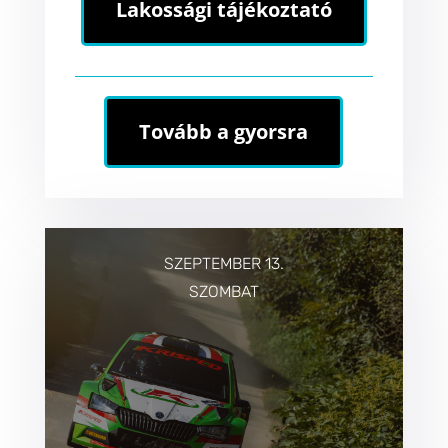
Lakossági tájékoztató
Tovább a gyorsra
SZEPTEMBER 13.
SZOMBAT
━━━━━━━━━━
Work instruction ▸ Exclude every picture, then reproduce the remaining data character for character.

Result of the task ▸
Lakossági tájékoztató
Tovább a gyorsra
SZEPTEMBER 13.
SZOMBAT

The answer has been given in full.